*** Supplied records Section Begins ***

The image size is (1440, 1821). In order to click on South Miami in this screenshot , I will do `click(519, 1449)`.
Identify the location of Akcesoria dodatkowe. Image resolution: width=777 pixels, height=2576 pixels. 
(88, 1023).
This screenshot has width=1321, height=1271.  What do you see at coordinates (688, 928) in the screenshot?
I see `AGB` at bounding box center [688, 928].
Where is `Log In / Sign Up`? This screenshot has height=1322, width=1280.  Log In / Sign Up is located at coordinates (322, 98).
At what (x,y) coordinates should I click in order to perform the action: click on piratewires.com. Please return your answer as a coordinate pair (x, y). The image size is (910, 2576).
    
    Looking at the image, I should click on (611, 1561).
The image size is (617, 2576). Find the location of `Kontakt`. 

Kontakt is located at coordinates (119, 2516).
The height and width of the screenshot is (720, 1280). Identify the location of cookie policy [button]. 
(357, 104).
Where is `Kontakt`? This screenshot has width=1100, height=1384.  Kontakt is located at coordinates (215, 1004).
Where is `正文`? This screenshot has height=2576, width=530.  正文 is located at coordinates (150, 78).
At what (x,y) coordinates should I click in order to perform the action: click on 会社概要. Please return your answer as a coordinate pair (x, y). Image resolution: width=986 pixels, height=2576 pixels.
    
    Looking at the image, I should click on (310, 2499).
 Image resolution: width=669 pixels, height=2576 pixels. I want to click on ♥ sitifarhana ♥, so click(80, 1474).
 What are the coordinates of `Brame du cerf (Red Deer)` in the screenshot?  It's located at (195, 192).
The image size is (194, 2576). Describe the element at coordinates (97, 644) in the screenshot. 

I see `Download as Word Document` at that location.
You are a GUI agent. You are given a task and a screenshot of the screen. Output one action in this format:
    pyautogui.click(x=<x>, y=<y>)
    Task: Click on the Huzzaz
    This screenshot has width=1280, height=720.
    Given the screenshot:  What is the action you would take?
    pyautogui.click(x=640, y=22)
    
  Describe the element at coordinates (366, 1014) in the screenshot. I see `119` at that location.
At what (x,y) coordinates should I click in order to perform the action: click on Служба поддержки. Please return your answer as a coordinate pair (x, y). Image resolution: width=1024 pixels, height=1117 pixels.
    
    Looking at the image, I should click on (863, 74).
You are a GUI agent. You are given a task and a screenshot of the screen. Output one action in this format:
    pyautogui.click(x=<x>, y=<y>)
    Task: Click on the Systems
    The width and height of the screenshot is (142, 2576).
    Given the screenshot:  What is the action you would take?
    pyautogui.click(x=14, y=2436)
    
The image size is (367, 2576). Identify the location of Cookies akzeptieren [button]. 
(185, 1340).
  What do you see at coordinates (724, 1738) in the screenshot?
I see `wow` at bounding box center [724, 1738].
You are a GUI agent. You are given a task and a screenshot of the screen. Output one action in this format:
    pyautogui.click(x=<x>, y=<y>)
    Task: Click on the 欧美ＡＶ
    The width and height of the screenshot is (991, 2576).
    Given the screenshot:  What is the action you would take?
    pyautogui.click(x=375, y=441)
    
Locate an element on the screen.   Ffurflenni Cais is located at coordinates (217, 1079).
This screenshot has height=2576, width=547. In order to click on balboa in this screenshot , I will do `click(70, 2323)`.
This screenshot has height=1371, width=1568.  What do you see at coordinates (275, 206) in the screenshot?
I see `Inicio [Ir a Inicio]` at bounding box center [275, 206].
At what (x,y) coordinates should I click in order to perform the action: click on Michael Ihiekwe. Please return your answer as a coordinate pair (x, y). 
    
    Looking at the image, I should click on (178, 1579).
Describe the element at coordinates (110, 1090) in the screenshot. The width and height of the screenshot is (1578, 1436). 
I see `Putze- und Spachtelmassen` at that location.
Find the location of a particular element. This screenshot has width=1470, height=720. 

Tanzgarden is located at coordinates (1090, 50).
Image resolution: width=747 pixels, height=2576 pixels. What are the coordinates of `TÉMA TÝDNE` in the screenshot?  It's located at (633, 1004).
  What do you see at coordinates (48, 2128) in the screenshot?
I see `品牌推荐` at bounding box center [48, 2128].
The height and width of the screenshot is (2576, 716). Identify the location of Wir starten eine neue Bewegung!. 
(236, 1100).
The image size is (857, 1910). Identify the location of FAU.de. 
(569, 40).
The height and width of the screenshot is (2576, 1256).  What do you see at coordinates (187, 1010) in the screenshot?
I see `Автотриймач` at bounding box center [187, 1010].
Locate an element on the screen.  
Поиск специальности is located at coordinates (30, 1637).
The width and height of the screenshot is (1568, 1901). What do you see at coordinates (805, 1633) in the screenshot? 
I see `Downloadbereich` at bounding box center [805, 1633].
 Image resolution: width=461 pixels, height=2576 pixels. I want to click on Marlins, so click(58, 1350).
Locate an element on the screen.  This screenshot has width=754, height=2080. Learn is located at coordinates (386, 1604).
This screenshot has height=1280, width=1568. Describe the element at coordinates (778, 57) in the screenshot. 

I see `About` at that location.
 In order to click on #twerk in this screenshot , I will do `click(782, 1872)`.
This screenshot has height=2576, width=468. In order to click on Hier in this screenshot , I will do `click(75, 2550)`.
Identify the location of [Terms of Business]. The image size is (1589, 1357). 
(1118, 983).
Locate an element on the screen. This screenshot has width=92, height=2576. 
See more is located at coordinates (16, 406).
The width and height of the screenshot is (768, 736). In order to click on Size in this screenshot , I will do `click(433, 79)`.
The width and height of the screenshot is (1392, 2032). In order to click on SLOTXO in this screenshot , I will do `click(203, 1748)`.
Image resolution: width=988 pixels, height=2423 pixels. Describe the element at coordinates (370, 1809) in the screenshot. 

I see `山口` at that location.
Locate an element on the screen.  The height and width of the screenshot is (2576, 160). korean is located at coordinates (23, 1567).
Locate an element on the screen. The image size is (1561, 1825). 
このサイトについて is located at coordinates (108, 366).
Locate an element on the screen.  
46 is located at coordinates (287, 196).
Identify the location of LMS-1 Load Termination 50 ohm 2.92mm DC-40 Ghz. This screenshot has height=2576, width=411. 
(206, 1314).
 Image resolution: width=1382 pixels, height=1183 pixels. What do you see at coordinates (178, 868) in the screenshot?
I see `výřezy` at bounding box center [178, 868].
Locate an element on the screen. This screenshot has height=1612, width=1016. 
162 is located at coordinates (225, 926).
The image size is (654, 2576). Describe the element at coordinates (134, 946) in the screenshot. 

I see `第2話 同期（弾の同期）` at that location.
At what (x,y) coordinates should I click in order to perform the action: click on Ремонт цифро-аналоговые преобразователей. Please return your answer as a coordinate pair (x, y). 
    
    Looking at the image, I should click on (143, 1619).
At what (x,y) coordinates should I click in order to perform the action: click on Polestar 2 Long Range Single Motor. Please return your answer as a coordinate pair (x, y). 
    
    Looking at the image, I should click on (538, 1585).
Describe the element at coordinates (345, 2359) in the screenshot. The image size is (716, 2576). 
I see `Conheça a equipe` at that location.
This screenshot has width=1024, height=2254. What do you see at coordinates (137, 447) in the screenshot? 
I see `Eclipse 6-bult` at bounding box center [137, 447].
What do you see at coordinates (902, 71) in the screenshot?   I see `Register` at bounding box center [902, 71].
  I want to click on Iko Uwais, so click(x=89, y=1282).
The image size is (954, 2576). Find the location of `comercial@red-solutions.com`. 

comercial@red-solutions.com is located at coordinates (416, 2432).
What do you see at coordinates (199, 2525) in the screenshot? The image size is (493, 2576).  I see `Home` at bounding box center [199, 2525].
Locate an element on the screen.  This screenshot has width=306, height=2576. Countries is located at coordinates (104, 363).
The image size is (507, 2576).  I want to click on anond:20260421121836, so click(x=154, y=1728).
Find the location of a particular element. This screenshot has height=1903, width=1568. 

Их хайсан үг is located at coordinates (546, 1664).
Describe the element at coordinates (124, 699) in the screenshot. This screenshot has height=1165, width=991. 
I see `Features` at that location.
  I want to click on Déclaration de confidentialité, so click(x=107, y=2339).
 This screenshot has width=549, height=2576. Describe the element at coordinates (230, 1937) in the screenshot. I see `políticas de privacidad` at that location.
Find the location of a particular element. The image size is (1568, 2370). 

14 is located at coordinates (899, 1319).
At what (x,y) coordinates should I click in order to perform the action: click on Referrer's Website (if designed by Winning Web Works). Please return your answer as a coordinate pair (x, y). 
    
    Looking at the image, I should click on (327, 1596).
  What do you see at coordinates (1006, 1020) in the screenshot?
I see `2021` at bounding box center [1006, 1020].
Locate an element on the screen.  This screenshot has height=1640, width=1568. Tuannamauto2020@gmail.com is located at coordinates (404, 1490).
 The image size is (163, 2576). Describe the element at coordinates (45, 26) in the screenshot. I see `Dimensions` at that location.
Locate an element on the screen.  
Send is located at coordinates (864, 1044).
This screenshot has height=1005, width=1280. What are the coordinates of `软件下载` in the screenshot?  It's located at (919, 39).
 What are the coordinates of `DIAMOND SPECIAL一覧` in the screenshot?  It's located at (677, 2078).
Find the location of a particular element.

*** Supplied records Section Ends ***

## Requirement
Everything from the line with "click on Referrer's" through the end of the listing, both ends included, needs to be transcribed exactly, with no other lines.

## Result
At what (x,y) coordinates should I click in order to perform the action: click on Referrer's Website (if designed by Winning Web Works). Please return your answer as a coordinate pair (x, y). 
    
    Looking at the image, I should click on (327, 1596).
  What do you see at coordinates (1006, 1020) in the screenshot?
I see `2021` at bounding box center [1006, 1020].
Locate an element on the screen.  This screenshot has height=1640, width=1568. Tuannamauto2020@gmail.com is located at coordinates (404, 1490).
 The image size is (163, 2576). Describe the element at coordinates (45, 26) in the screenshot. I see `Dimensions` at that location.
Locate an element on the screen.  
Send is located at coordinates (864, 1044).
This screenshot has height=1005, width=1280. What are the coordinates of `软件下载` in the screenshot?  It's located at (919, 39).
 What are the coordinates of `DIAMOND SPECIAL一覧` in the screenshot?  It's located at (677, 2078).
Find the location of a particular element.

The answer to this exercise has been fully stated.